Code Explorer also known as Godbolt (godbolt.org) became the greatest community tool used by multiple languages community for code share and performance investigations. It started with C++ compilers, but now it includes Ada, Go, Haskell, and many others (and more to come).

Unfortunately, there is no LuaJIT/Tarantool support and furthermore there is no any good substitution for missing godbolt inside of LuaJIT community.

There is a nice LuaJIT web inspector by @mejedi though, which shows bytecode IR and generated x86 assembly for the given Lua script.

  • But there is no Tarantool version of LuaJIT integrated;
  • Tere is no way to generate assembly listing for non-x86 targets;
  • and there is no convenient way to share link as we used to in Godbolt;

It looks like that godbolt.org is the best infrastructure which should be used here:

  • It has script persistence and short-cutter activated;
  • It has facilities to run any compiler inside of Docker VM;
  • It has builtin facilities to parse compiler assembly and for intercepting and redirecting it to disassembly (or IR) panes inside of Compiler Explorer.

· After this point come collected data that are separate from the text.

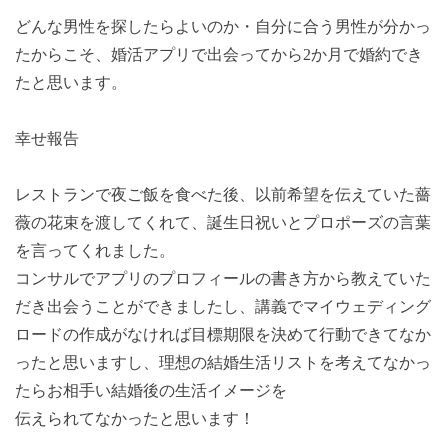
どんな男性を探したらよいのか・自分に合う男性が分かっ
たからこそ、婚活アプリで出会ってから2か月で婚約でき
たと思います。
幸せ報告
レストランで夜ご飯を食べた後、以前希望を伝えていた薔
薇の花束を渡してくれて、誕生日祝いとプロポーズの言葉
を言ってくれました。
コンサルでアプリのプロフィールの書き方から教えていた
だき出会うことができましたし、講義でマイウェディング
ロードの作成がなければ目標期限を決めて行動できてなか
ったと思いますし、理想の結婚生活リストを考えてなかっ
たらお相手い結婚後の生活イメージを
伝えられてなかったと思います！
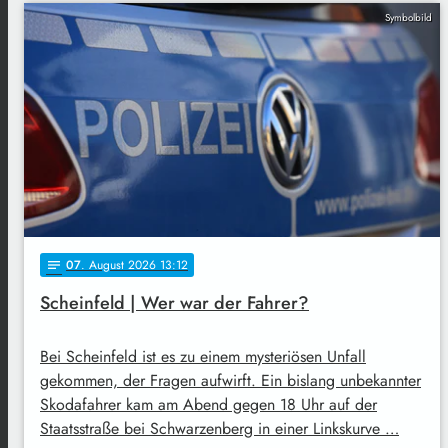
Symbolbild
07
. August 2026 13:12
notes
Scheinfeld | Wer war der Fahrer?
Bei Scheinfeld ist es zu einem mysteriösen Unfall
gekommen, der Fragen aufwirft. Ein bislang unbekannter
Skodafahrer kam am Abend gegen 18 Uhr auf der
Staatsstraße bei Schwarzenberg in einer Linkskurve …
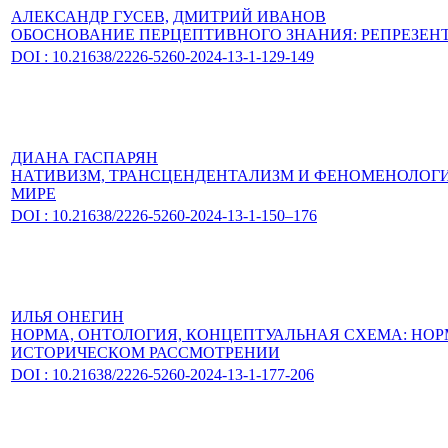
АЛЕКСАНДР ГУСЕВ,
ДМИТРИЙ ИВАНОВ
ОБОСНОВАНИЕ ПЕРЦЕПТИВНОГО ЗНАНИЯ: РЕПРЕЗЕН
DOI : 10.21638/2226-5260-2024-13-1-129-149
ДИАНА ГАСПАРЯН
НАТИВИЗМ, ТРАНСЦЕНДЕНТАЛИЗМ И ФЕНОМЕНОЛОГИЯ
МИРЕ
DOI : 10.21638/2226-5260-2024-13-1-150–176
ИЛЬЯ ОНЕГИН
НОРМА, ОНТОЛОГИЯ, КОНЦЕПТУАЛЬНАЯ СХЕМА: НО
ИСТОРИЧЕСКОМ РАССМОТРЕНИИ
DOI : 10.21638/2226-5260-2024-13-1-177-206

So Lua/LuaJITs should be integrated to the Godbolt infrastructure similarly to many other languages already presented there.

Difficulty: Medium

Required skills: TypeScript/JavaScript, Docker

Optional skills: C/C++, LuaJIT

Mentor: Timur Safin, Igor Munkin

Introduce dynamic trace probes to Tarantool kernel for SystemTap/dtrace

Dynamic tracing probes as introduced to DTrace in Solaris, have been ported to BSD*, Linux and even Windows lately. Similarly, Linux has SystemTap probing facilities which support tracing functionality but with less ergonomics.

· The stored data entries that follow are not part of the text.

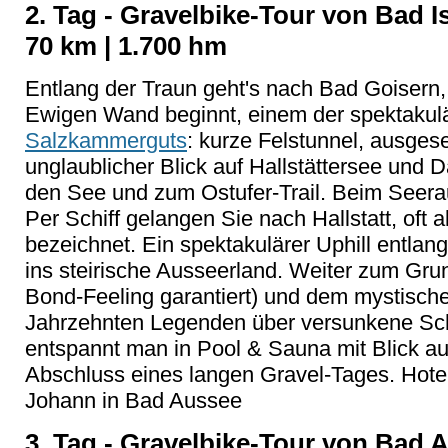
2. Tag - Gravelbike-Tour von Bad 
70 km | 1.700 hm
Entlang der Traun geht's nach Bad Goisern, b
Ewigen Wand beginnt, einem der spektakul
Salzkammerguts
: kurze Felstunnel, ausgese
unglaublicher Blick auf Hallstättersee und D
den See und zum Ostufer-Trail. Beim Seerau
Per Schiff gelangen Sie nach Hallstatt, oft 
bezeichnet. Ein spektakulärer Uphill entlan
ins steirische Ausseerland. Weiter zum Gr
Bond-Feeling garantiert) und dem mystische 
Jahrzehnten Legenden über versunkene Sch
entspannt man in Pool & Sauna mit Blick auf
Abschluss eines langen Gravel-Tages. Hotel
Johann in Bad Aussee
3. Tag - Gravelbike-Tour von Bad A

It's common approach to use trace probes in database engines to make easier collecting of system internals on production sites.

Please see examples of dynamic tracing developed for database engines:

One should add tracing probes, evaluate overhead, and provide tutorial guidelines for using DTrace/SystemTap for Tarantool performance investigations.

Difficulty: Medium

Required skills: C/C++, Linux kernel

Mentor: Cyrill Gorkunov, Timur Safin

Deterministic simulator

Testing of distributed systems is hard, because any non-deterministic behaviour (changed timings in networking, differences of cpu scheduler quotas, or even cpu shrtages) may lead to flacky tests failures.

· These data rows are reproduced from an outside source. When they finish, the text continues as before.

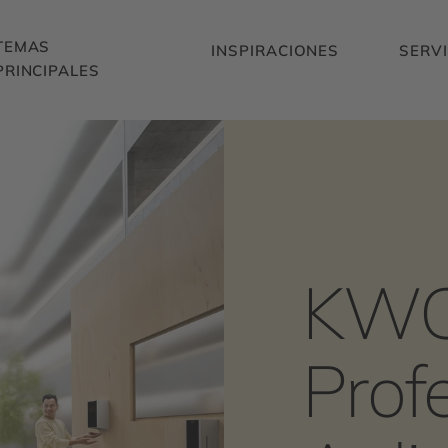
TEMAS
INSPIRACIONES
SERVI
PRINCIPALES
KW
Prof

Injection of errors (box.error.injection) used by Tarantool considered a reliable approach to deterministically generate events during testing. But there is no way to make multi-mode networking or cpu timings behave deterministically in current architecture.

One may try to virtualize various layers of API (e.g. monotonic clock or networking) via framework similar to whirl-framework

Another approach similar to error injection - is to generate single-threaded system simulator with all IO and scheduling being fully virtualized, using FoundationDB approach.

One should explore possible approaches to gain full determenism of testing for "distributed" system, select the least invasive, and try to apply the selected approach to some of currently available replication tests.

Difficulty: Hard

Required skills: C/C++, Linux

Mentor: Timur Safin

Full Tarantool/Lua support for IntelliJ IDEA platform

At the moment there is rather decent Lua syntax support available for IntelliJ IDEA platform. There is no integrated Tarantool box API yet, so there is no native code complete available for builtin modules. And there is no currently possible to debug remotely Tarantool Lua scripts. Or run specific tests natively from inside of IDE.

  • One should add Tarantool box api definitions to syntax highlighter;
  • Integrate LuaTest framework support;
  • and modifying mobdebug by Paul Kluchenko for Tarantool flavour support, one should create IntelliJ IDEA-extension which would allow to remotely attach to Tarantool lua debuggee, set breakpoints, watch variables, step into and out.

Difficulty: Medium

Required skills: Java, Lua

Optional skills: C/C++

Mentor: Timur Safin